Records for this exercise:
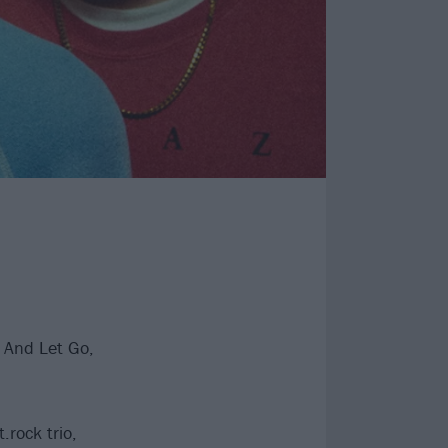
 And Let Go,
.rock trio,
==
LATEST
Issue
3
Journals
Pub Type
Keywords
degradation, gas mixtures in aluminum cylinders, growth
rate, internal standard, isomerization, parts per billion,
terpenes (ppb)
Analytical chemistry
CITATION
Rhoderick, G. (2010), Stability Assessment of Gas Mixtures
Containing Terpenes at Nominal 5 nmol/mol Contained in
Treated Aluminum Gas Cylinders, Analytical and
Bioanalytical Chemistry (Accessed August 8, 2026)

Task objective: Reproduce exactly the entries above, limited to the lines from the one with "Treated Aluminum Gas" through the one with "Bioanalytical Chemistry (Accessed", both included.

Written response:
Treated Aluminum Gas Cylinders, Analytical and
Bioanalytical Chemistry (Accessed August 8, 2026)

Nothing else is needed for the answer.